I don’t relish the pandemic, but I enjoyed Finch’s articulate take on life in the midst of it. Missing his friends and mourning the world as he knew it, Finch’s narrative has a unifying effect the same way good literature affirms humanity by capturing a moment in time. As Finch recounts his routines honestly and without hindsight, we remember ours. The events of the past year and a half have been staggering and horrific, but we have endured them together.
Finch chats online with friends, soothes himself with music, smokes a bit of pot, takes long walks in Los Angeles, admiring her bizarre beauty. He misses his mom. He goes after billionaire politicians and CEOs. He writes forcefully about the societal inequalities laid bare by the pandemic.

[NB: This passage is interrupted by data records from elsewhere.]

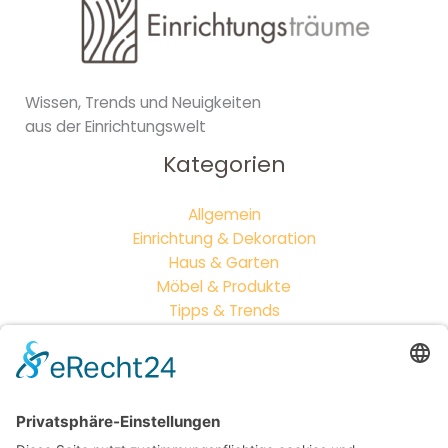
Wissen, Trends und Neuigkeiten
aus der Einrichtungswelt
Kategorien
Allgemein
Einrichtung & Dekoration
Haus & Garten
Möbel & Produkte
Tipps & Trends
Neueste Beiträge
Outdoor-Wohnzimmer: So wird dein Garten zum
zweiten Zuhause
Vintage vs. Modern: Wie du Möbelstile perfekt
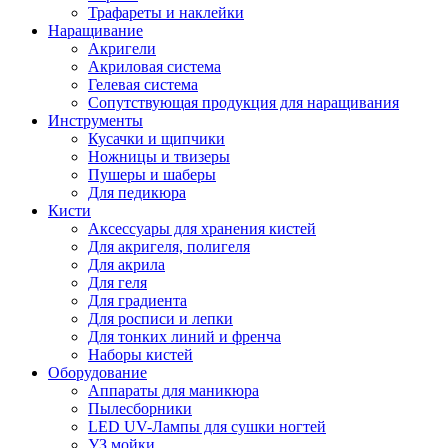
Трафареты и наклейки
Наращивание
Акригели
Акриловая система
Гелевая система
Сопутствующая продукция для наращивания
Инструменты
Кусачки и щипчики
Ножницы и твизеры
Пушеры и шаберы
Для педикюра
Кисти
Аксессуары для хранения кистей
Для акригеля, полигеля
Для акрила
Для геля
Для градиента
Для росписи и лепки
Для тонких линий и френча
Наборы кистей
Оборудование
Аппараты для маникюра
Пылесборники
LED UV-Лампы для сушки ногтей
УЗ мойки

Articulated and engaging, the account gives us the timeline we need because who remembers everything that happened? Remember when a predicted death toll of 20,000 seemed outrageous? Remember when races were rationed, sports canceled and President Trump said the virus would be gone by Easter? Do you remember the protests, the curfews and the horror as the whole world watched George Floyd die? Remember when the right rose up against looting like that was history? Remember when there was talk of a vaccine by the spring and when, from the first presidential debate “the alibi of a defeat of Trump [was] to lie like a smoke blanket in Vietnam? »
“If the Trump era is ending,” Finch wrote on May 11, 2020, “I think what will be the hardest thing to convey is how things went every day, sometimes every hour, so that you threw your body in front of a car to stop it.”
Finch conveys it all here with all the humor and pathos the era deserves.
Christine Brunkhorst is an editor and reviewer for Twin Cities.